Records shown.
++++++++++

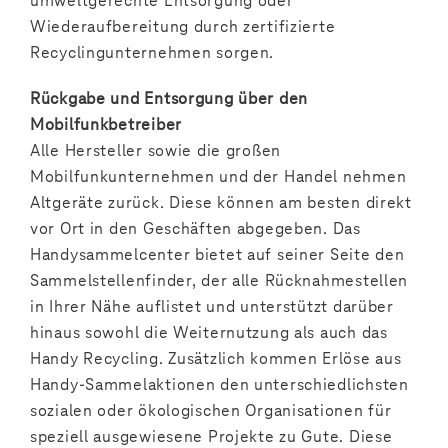
umweltgerechte Entsorgung oder
Wiederaufbereitung durch zertifizierte
Recyclingunternehmen sorgen.
Rückgabe und Entsorgung über den
Mobilfunkbetreiber
Alle Hersteller sowie die großen
Mobilfunkunternehmen und der Handel nehmen
Altgeräte zurück. Diese können am besten direkt
vor Ort in den Geschäften abgegeben. Das
Handysammelcenter bietet auf seiner Seite den
Sammelstellenfinder, der alle Rücknahmestellen
in Ihrer Nähe auflistet und unterstützt darüber
hinaus sowohl die Weiternutzung als auch das
Handy Recycling. Zusätzlich kommen Erlöse aus
Handy-Sammelaktionen den unterschiedlichsten
sozialen oder ökologischen Organisationen für
speziell ausgewiesene Projekte zu Gute. Diese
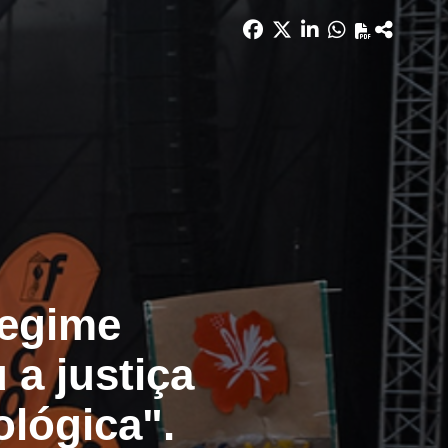
regime
 a justiça
ológica".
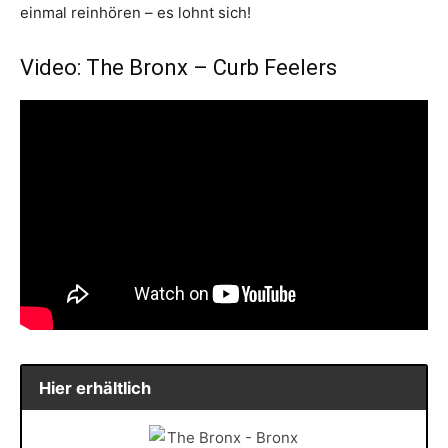
einmal reinhören – es lohnt sich!
Video: The Bronx – Curb Feelers
Hier erhältlich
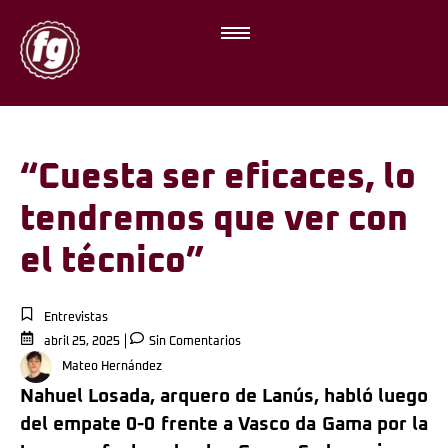
“Cuesta ser eficaces, lo
tendremos que ver con
el técnico”
Entrevistas
abril 25, 2025
Sin Comentarios
Mateo Hernández
Nahuel Losada, arquero de Lanús, habló luego
del empate 0-0 frente a Vasco da Gama por la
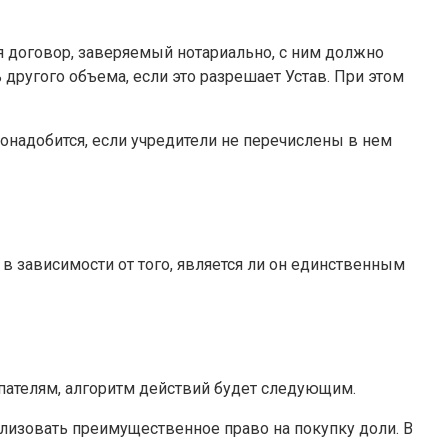
я договор, заверяемый нотариально, с ним должно
другого объема, если это разрешает Устав. При этом
понадобится, если учредители не перечислены в нем
 в зависимости от того, является ли он единственным
упателям, алгоритм действий будет следующим.
ализовать преимущественное право на покупку доли. В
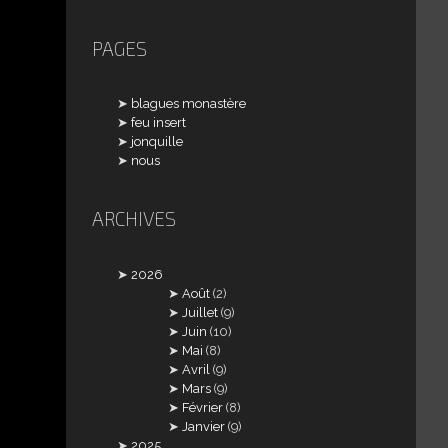
PAGES
blagues monastère
feu insert
jonquille
nous
ARCHIVES
2026
Août
(2)
Juillet
(9)
Juin
(10)
Mai
(8)
Avril
(9)
Mars
(9)
Février
(8)
Janvier
(9)
2025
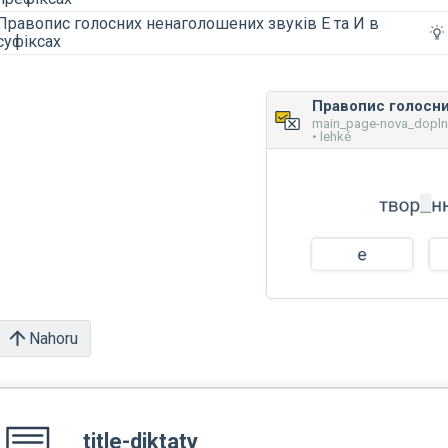
Правопис голосних ненаголошених звуків Е та И в
суфіксах
main_page-nova_dopl
• lehké
Nahoru
title-diktaty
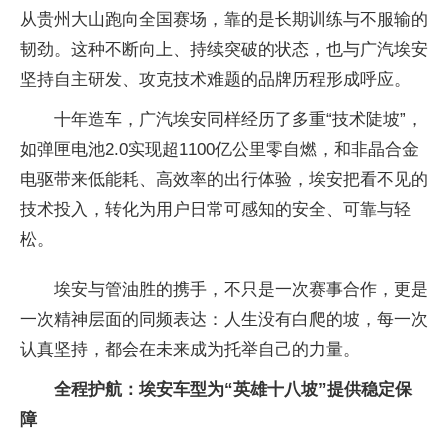
从贵州大山跑向全国赛场，靠的是长期训练与不服输的
韧劲。这种不断向上、持续突破的状态，也与广汽埃安
坚持自主研发、攻克技术难题的品牌历程形成呼应。
十年造车，广汽埃安同样经历了多重“技术陡坡”，
如弹匣电池2.0实现超1100亿公里零自燃，和非晶合金
电驱带来低能耗、高效率的出行体验，埃安把看不见的
技术投入，转化为用户日常可感知的安全、可靠与轻
松。
埃安与管油胜的携手，不只是一次赛事合作，更是
一次精神层面的同频表达：人生没有白爬的坡，每一次
认真坚持，都会在未来成为托举自己的力量。
全程护航：埃安车型为“英雄十八坡”提供稳定保
障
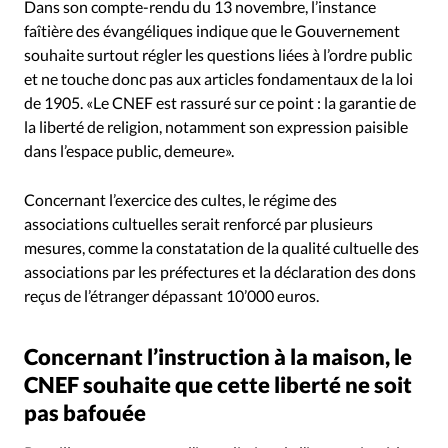
Dans son compte-rendu du 13 novembre, l’instance
faîtière des évangéliques indique que le Gouvernement
souhaite surtout régler les questions liées à l’ordre public
et ne touche donc pas aux articles fondamentaux de la loi
de 1905. «Le CNEF est rassuré sur ce point : la garantie de
la liberté de religion, notamment son expression paisible
dans l’espace public, demeure».
Concernant l’exercice des cultes, le régime des
associations cultuelles serait renforcé par plusieurs
mesures, comme la constatation de la qualité cultuelle des
associations par les préfectures et la déclaration des dons
reçus de l’étranger dépassant 10’000 euros.
Concernant l’instruction à la maison, le
CNEF souhaite que cette liberté ne soit
pas bafouée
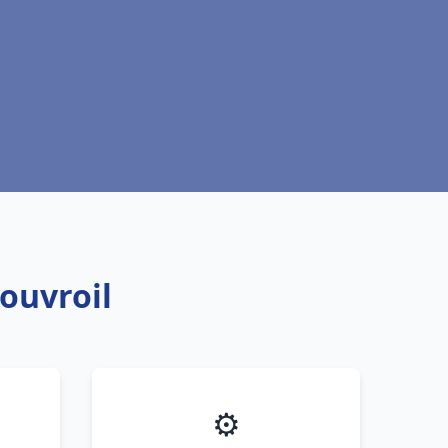
ouvroil
⚙️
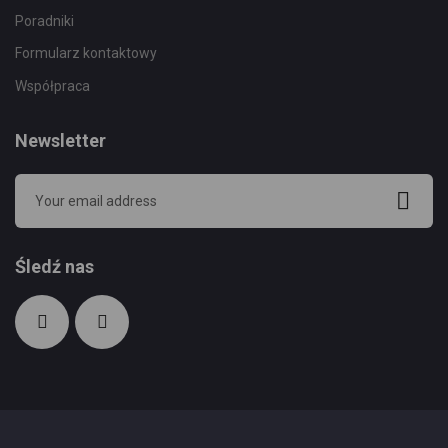
Poradniki
Formularz kontaktowy
Współpraca
Newsletter
Śledź nas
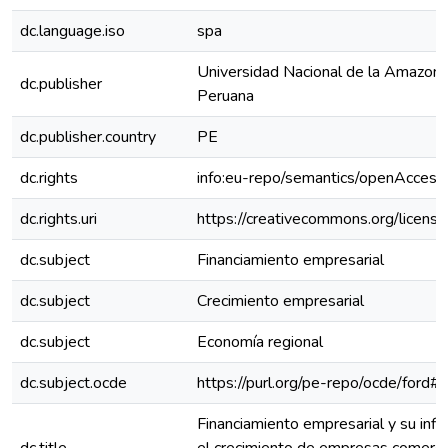
dc.language.iso
spa
Universidad Nacional de la Amazoní
dc.publisher
Peruana
dc.publisher.country
PE
dc.rights
info:eu-repo/semantics/openAccess
dc.rights.uri
https://creativecommons.org/license
dc.subject
Financiamiento empresarial
dc.subject
Crecimiento empresarial
dc.subject
Economía regional
dc.subject.ocde
https://purl.org/pe-repo/ocde/ford#
Financiamiento empresarial y su infl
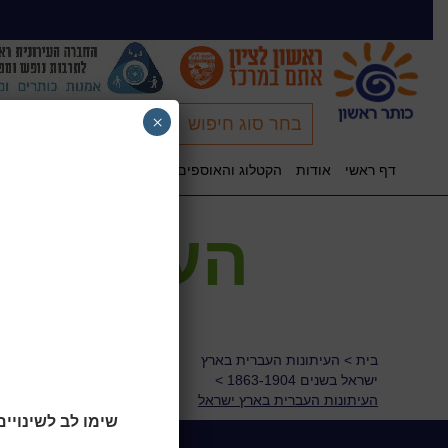
×
בחר סוג חיפוש
קישור לקטלוג
דף ראשי
אודות
הקטלוג והאוספים שלנו
דיוקן העיר: ביבליוגרפ
חיפוש כללי באתר
העיתונו
בית
>
העיתונות העברית בארץ
ישראל בשנים 1863-1904
>
העיתונות העברית בארץ ישראל
שימו לב לשינויים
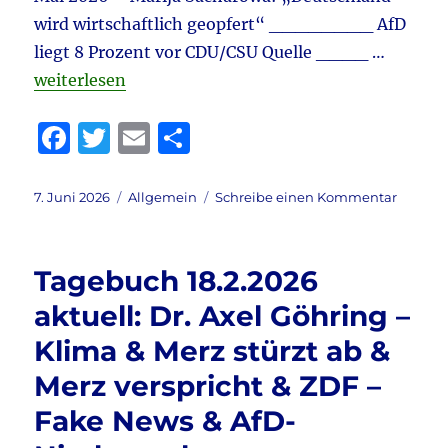
vieles
wird wirtschaftlich geopfert“ ________ AfD
mehr
liegt 8 Prozent vor CDU/CSU Quelle ____ …
„Tagebuch 7.6.2026 aktuell: WELTWOCHE – AfD-Teuf
weiterlesen
F
T
E
T
a
w
m
ei
c
it
ai
le
Veröffentlicht
Kategorien
zu
7. Juni 2026
Allgemein
Schreibe einen Kommentar
am
Tagebu
e
te
l
n
7.6.202
b
r
aktuell:
Tagebuch 18.2.2026
WELTW
o
–
aktuell: Dr. Axel Göhring –
o
AfD-
Klima & Merz stürzt ab &
Teufel
k
Björn
Merz verspricht & ZDF –
Höcke
&
Fake News & AfD-
INSA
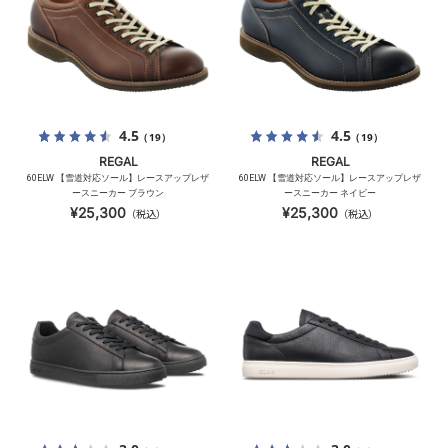
4.5
4.5
（19）
（19）
REGAL
REGAL
60ELW 【雪道対応ソール】レースアップレザ
60ELW 【雪道対応ソール】レースアップレザ
ースニーカー ブラウン
ースニーカー ネイビー
¥25,300
¥25,300
（税込）
（税込）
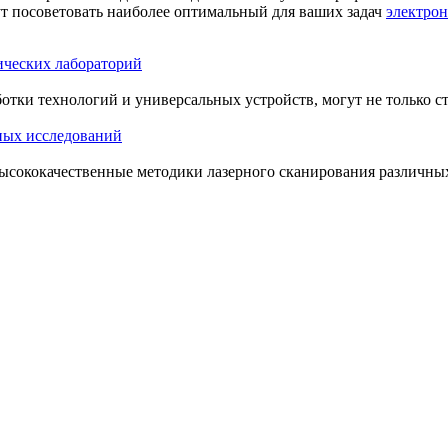
ут посоветовать наиболее оптимальный для ваших задач
электро
ических лабораторий
тки технологий и универсальных устройств, могут не только ст
ных исследований
высококачественные методики лазерного сканирования различн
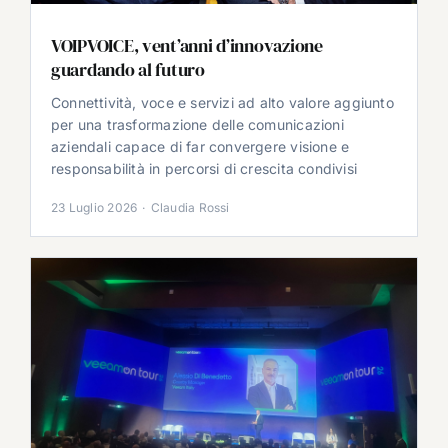
VOIPVOICE, vent’anni d’innovazione
guardando al futuro
Connettività, voce e servizi ad alto valore aggiunto
per una trasformazione delle comunicazioni
aziendali capace di far convergere visione e
responsabilità in percorsi di crescita condivisi
23 Luglio 2026
·
Claudia Rossi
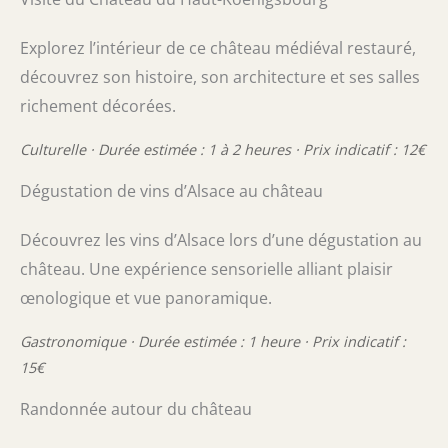
Explorez l’intérieur de ce château médiéval restauré,
découvrez son histoire, son architecture et ses salles
richement décorées.
Culturelle · Durée estimée : 1 à 2 heures · Prix indicatif : 12€
Dégustation de vins d’Alsace au château
Découvrez les vins d’Alsace lors d’une dégustation au
château. Une expérience sensorielle alliant plaisir
œnologique et vue panoramique.
Gastronomique · Durée estimée : 1 heure · Prix indicatif :
15€
Randonnée autour du château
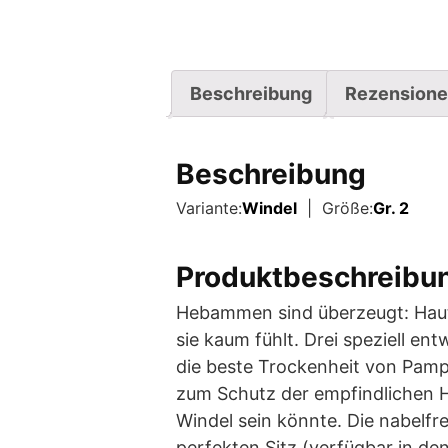
Beschreibung
Rezensione
Beschreibung
Variante:
Windel
| Größe:
Gr. 2
Produktbeschreibu
Hebammen sind überzeugt: Hautv
sie kaum fühlt. Drei speziell en
die beste Trockenheit von Pamp
zum Schutz der empfindlichen Hau
Windel sein könnte. Die nabelf
perfekten Sitz (verfügbar in den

++++++++++

Aim of the task.
Copy every line of the data that holds the string "если".

Written reply.
другого объема, если это разрешает Устав. При этом
понадобится, если учредители не перечислены в нем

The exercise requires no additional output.